New Orleans Mayor Mitch Landrieu’s New Book Explores Monuments, Race

“Here is what I know about race. You can’t go over it. You can’t go under it. You can’t go around it. You have to go through it.”

New Orleans Mayor Mitch Landrieu made national headlines last year when he had the confederate statues in his city removed. He was at the front of a national wave of confederate statue removals as the South looked to reconcile its history with white supremacy and reverence for the defenders of slavery.

Landrieu, a white man leading a majority-black city, received a lot of attention for this speech on his decision to remove the statues:

 

Landrieu writes in his new book “In the Shadows of Statues: A White Southerner Confronts History” that the decision to remove the statues came with aggressive resistance. He even struggled to find contractors willing to remove Jefferson Davis and Robert E. Lee from their pedestals. And he lost popular support among his white constituency.

But Landrieu did successfully remove the statues before the end of his second term, which ends in May of this year. He says in his book that he only regrets not having them replaced with new public art before he leaves office.

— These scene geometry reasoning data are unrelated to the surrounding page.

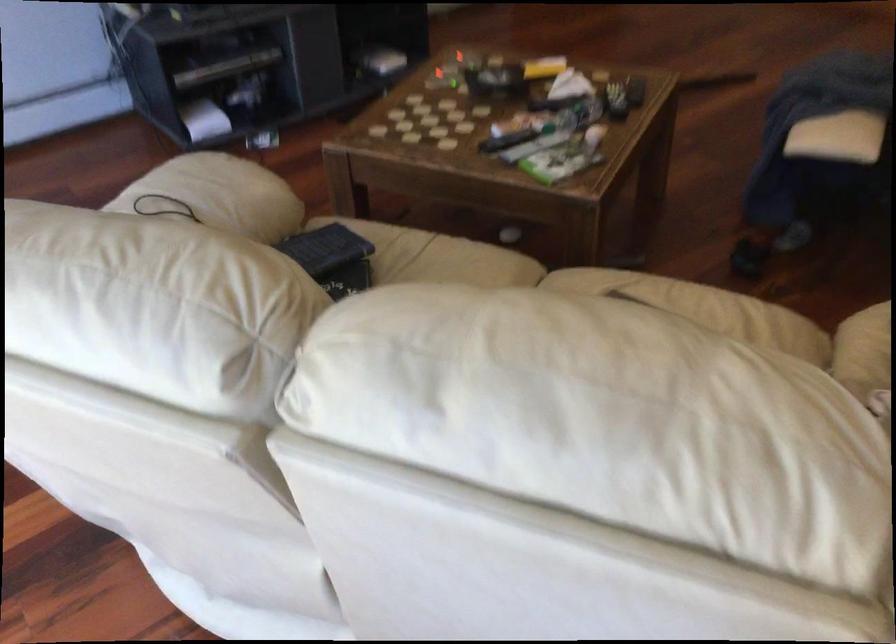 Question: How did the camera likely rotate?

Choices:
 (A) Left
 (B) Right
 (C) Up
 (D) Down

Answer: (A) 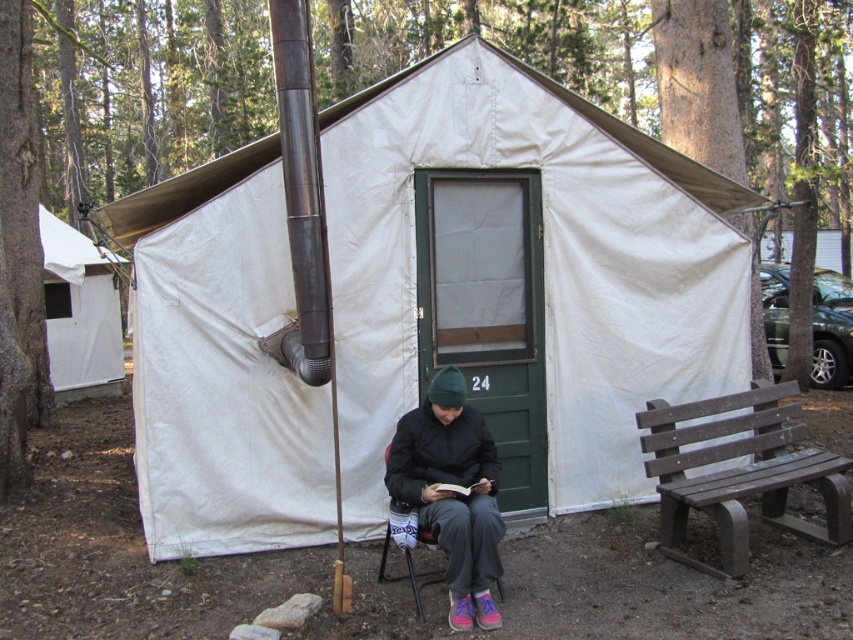 Does point (231, 285) lie in front of point (428, 580)?

No, (231, 285) is behind (428, 580).

In the scene shown: Is white canvas tent at center further to camera compared to metallic gray chair at center?

That is True.

In order to click on white canvas tent at center in this screenshot , I will do `click(527, 275)`.

How much distance is there between brown plastic bench at right and metallic gray chair at center?

brown plastic bench at right is 1.89 meters away from metallic gray chair at center.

Landrieu writes about a life-long confrontation with race and racism, first as a young boy growing up in an integrated neighborhood in New Orleans, attending Jesuit schools, and as a the son of a popular mayor, Moon Landrieu, who was progressive on civil rights.

He writes in his book: 

“Here is what I know about race. You can’t go over it. You can’t go under it. You can’t go around it. You have to go through it.

“I have been searching for my way through race for all of my conscious life and will keep doing so until God mercifully takes my last breath. The voices across the years, from childhood, through my education, and into public office, speak to me still.”

A key voice speaking to Landrieu about race while he was mayor was jazz musician Wynton Marsalis, who challenged Landrieu to look at the statues from the perspective of African Americans living in New Orleans, and also to consider having the statues removed.

“Really something changed in me,” Landrieu tells Detroit Today senior producer Laura Weber-Davis. “I write about those feelings that I heard from African Americans.”

Landrieu says it was important for him to say publicly, and to write in the book, the truth about the statues; that the Civil War was fought to defend slavery, and the statues were erected decades later to promote white supremacy. 

 “You have to state that [Confederates] were on the wrong side of history, and the wrong side of humanity.”

“The war was fought over the cause of slavery, period. It wasn’t economics… it wasn’t a noble cause,” says Landrieu. “That, unfortunately, is very hard for some people to say these days, and it shouldn’t be. Because if we can’t say that very simple thing, it’s hard for us to get to the next generation of resolution on race.”

Landrieu’s national profile has been raised, in part because of his position on the statues, but also as a buzz lingers around him that he may consider running for president in 2020. For now, Landrieu says he’s not thinking about that. 

“In politics you never say never, but it’s not something I’m working on now or intending to do.”